Picture of a judge's wigThe Judge RANTS!Picture of a judge's wig



Date: 25/04/05

In-tractor-ble

I see they're at it again.

Our wonderful, independent, freedom-loving farmers look as if they're starting their tricks once more. This morning, they attempted what was laughingly called a 'blockade' of an oil refinery in Ellesmere Port, Cheshire (the same one as you can see in this photograph, incidentally), in a protest which was supposedly about fuel prices.

Some of you may recall that, in September 2000, the same mobile mob, along with their strange bedfellows the truckers, carried out a number of similar activities, which were allowed to bring a small degree of chaos to this land.

Well, having seemingly not been too arsed about fuel prices for four and a half years, they're trying it again. Of course, there's a small matter of an election campaign going on, so they must have deemed it ripe time to put the 4x4 round the back of the cowshed for safe keeping and drive their nearly-new tractors at 5 mph along the main road once more (not that they don't do that anyway, of course).
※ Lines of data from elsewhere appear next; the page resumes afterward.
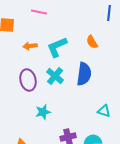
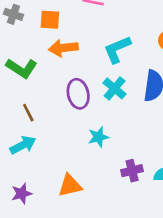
orange arrow: (30, 46) -> (63, 48), moved, size x1.5

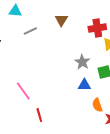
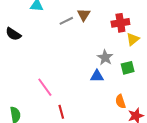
gray line: (30, 31) -> (66, 21), moved
blue triangle: (84, 85) -> (97, 76), moved

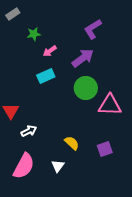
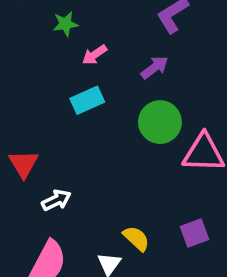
purple arrow: (83, 58) -> (155, 68), size x0.7
yellow semicircle: (72, 143) -> (136, 238), moved

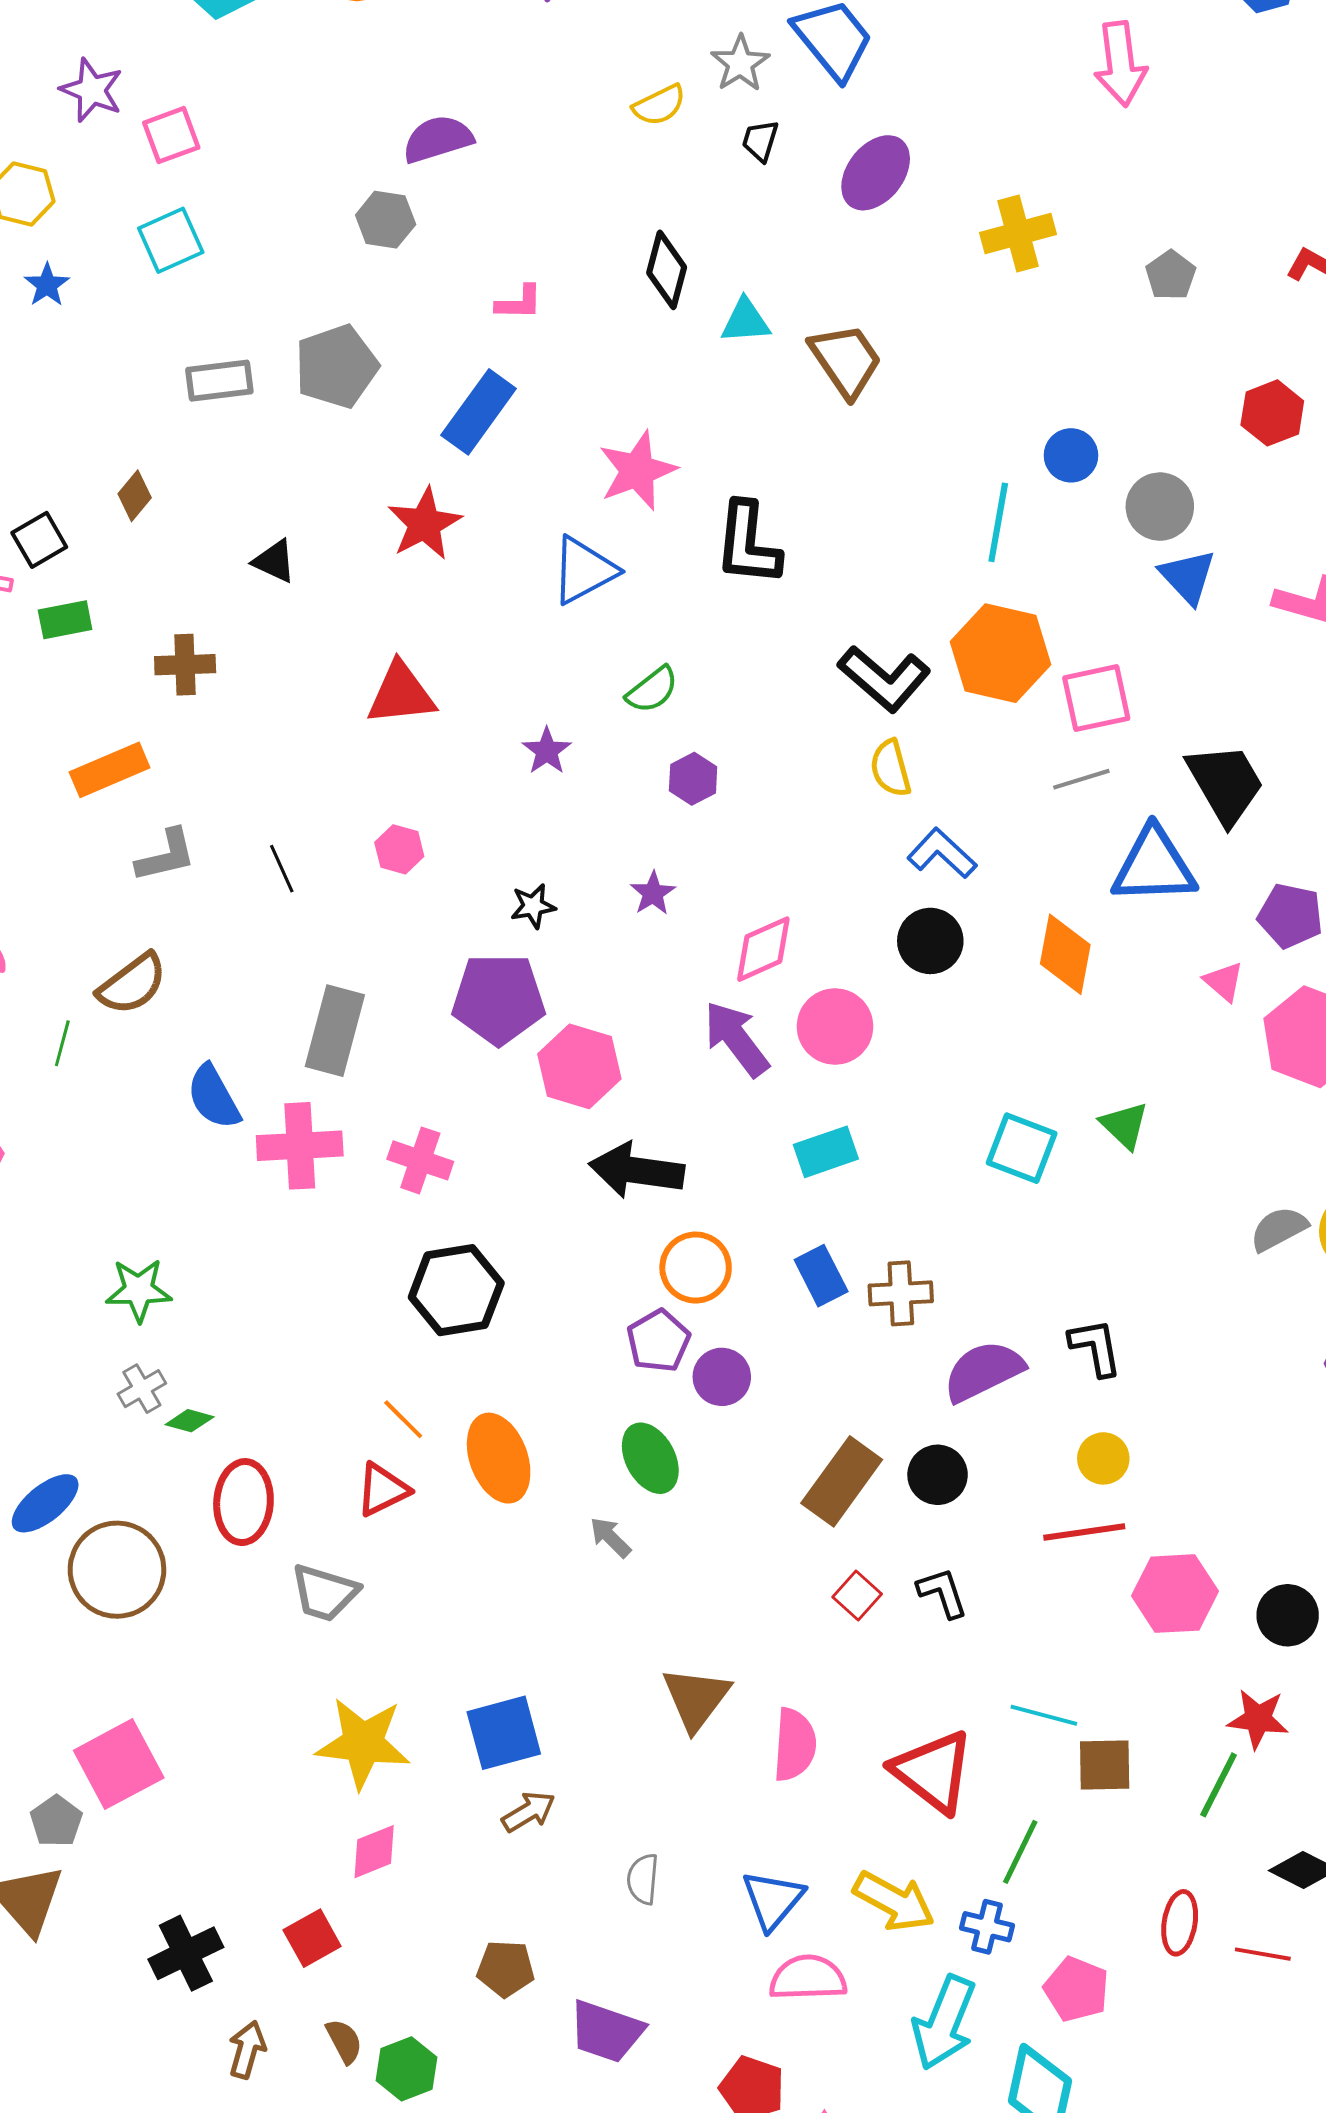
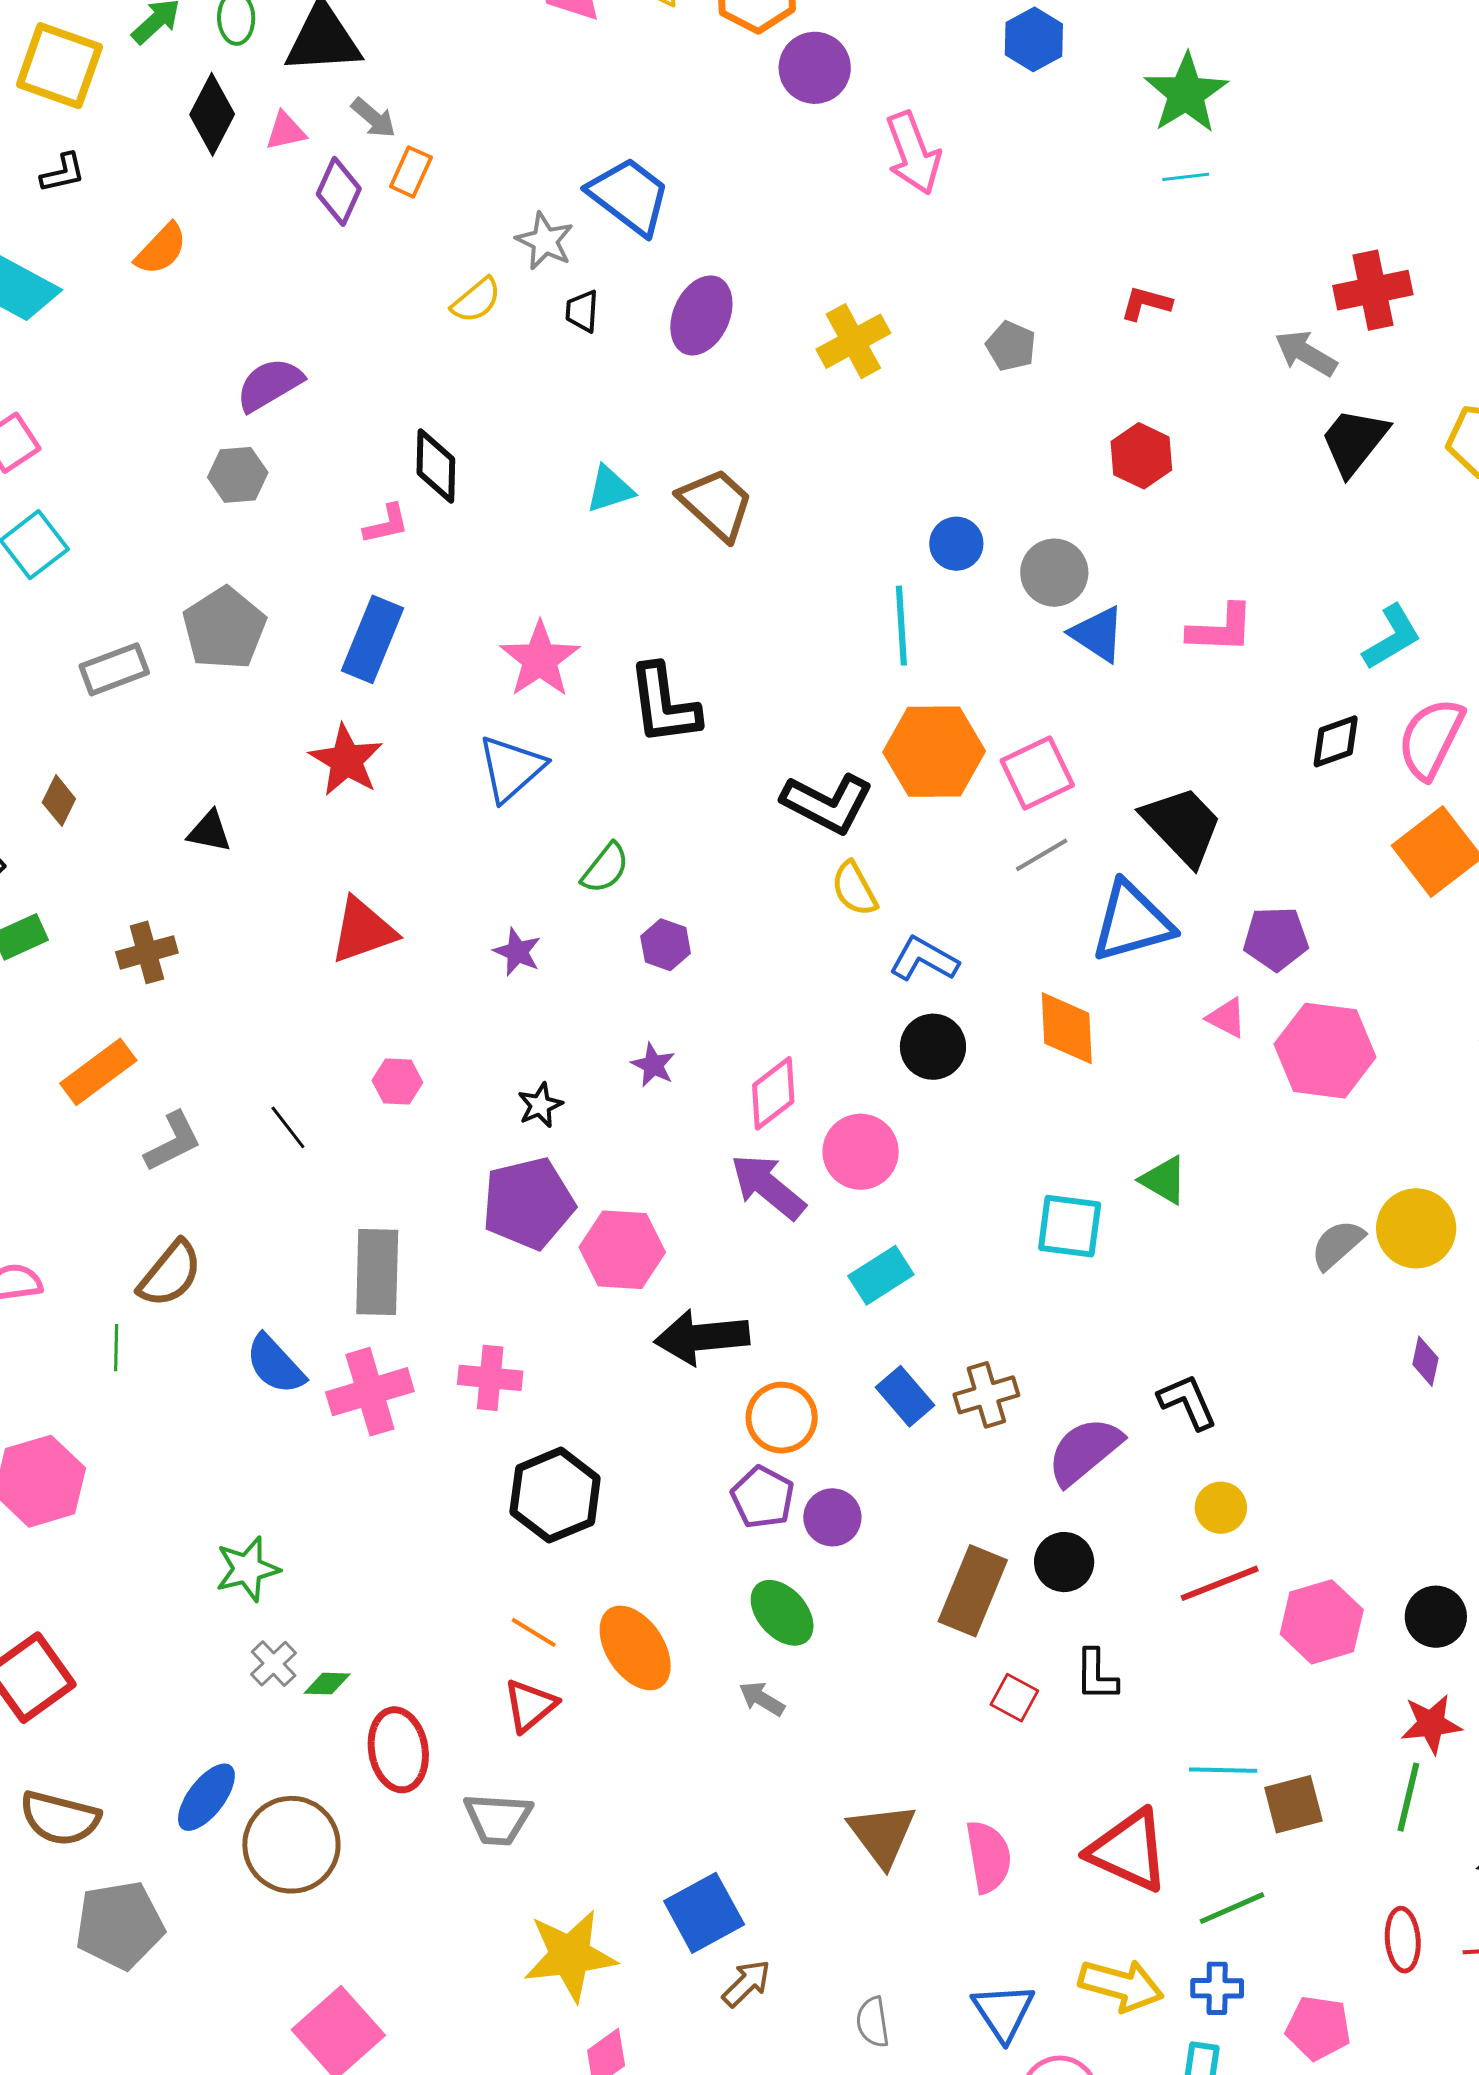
black diamond: (667, 270) -> (436, 466), moved
black L-shape: (942, 1593) -> (1096, 1675), turned -148
green line: (1020, 1852) -> (1232, 1908), turned 54

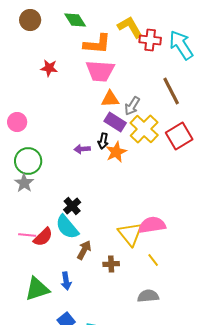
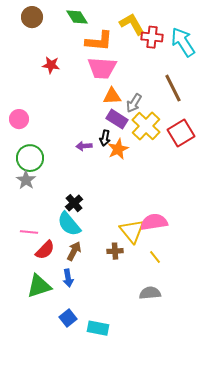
red semicircle: (43, 237) -> (45, 250), moved
brown arrow: (84, 250) -> (74, 251), moved
brown cross: (111, 264) -> (115, 251), moved

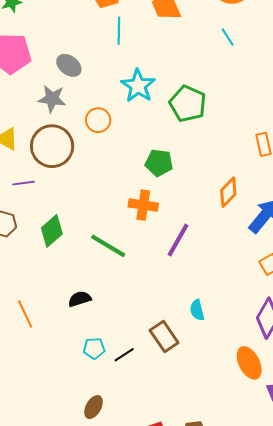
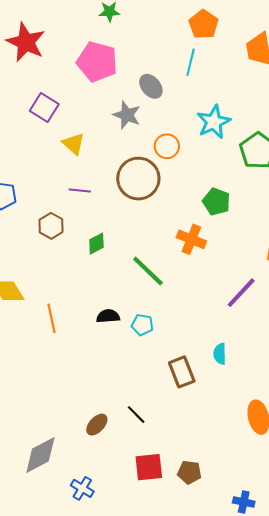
cyan line: (119, 31) -> (191, 62), moved
brown circle: (52, 146) -> (138, 179), moved
green diamond: (52, 231) -> (96, 244), size x0.7
purple line: (178, 240) -> (241, 293), moved
cyan pentagon: (94, 348) -> (142, 325), moved
black line: (124, 355) -> (136, 415), moved, turned 65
A few questions occur to me:

  1. Why are they so up-in-arms about the price of their fuel when their farm vehicles use so-called 'red' diesel, which suffers a very low rate of excise duty?
  2. Why, if their businesses are so close to failure (as they claim), can they seemingly afford to spend days away from their vital work to stand around threatening people outside petrol plants?
  3. Why, when protesting peacefully outside an arms fair can get you dragged into a court, faced with a tiny amount of hearsay evidence and malicious gossip from a policeman or a local petty official and be lumbered with an 'Anti-Social Behaviour Order' (ASBO) which means up to five years in prison if you dare to so much as blink within five miles of a dealer in weapons of slaughter; why, I ask, is there not likely to be any use of such orders against these 'protestors'?
  4. And why, when the farmers keep going on and on about how townies don't understand them and should keep out of their business, and are usually dead certs to vote for pro-unfettered-free-market canidates and parties, are they so keen on being subsidised to the nines?

    For the farmers who have the time and leisure to take part in these publicity stunts are, almost without exception, lowland dairy farmers who have been allowed to sponge off the taxpayer for sixty years. These subsidy junkies already have the best of it in many ways; now they want the rest of it too.

I, for one, am willing to cut a deal with the David Handleys and Brynle Williamses of this land: I'll stay off their land and stay out of their business on the condition that they keep their hands out of my pockets.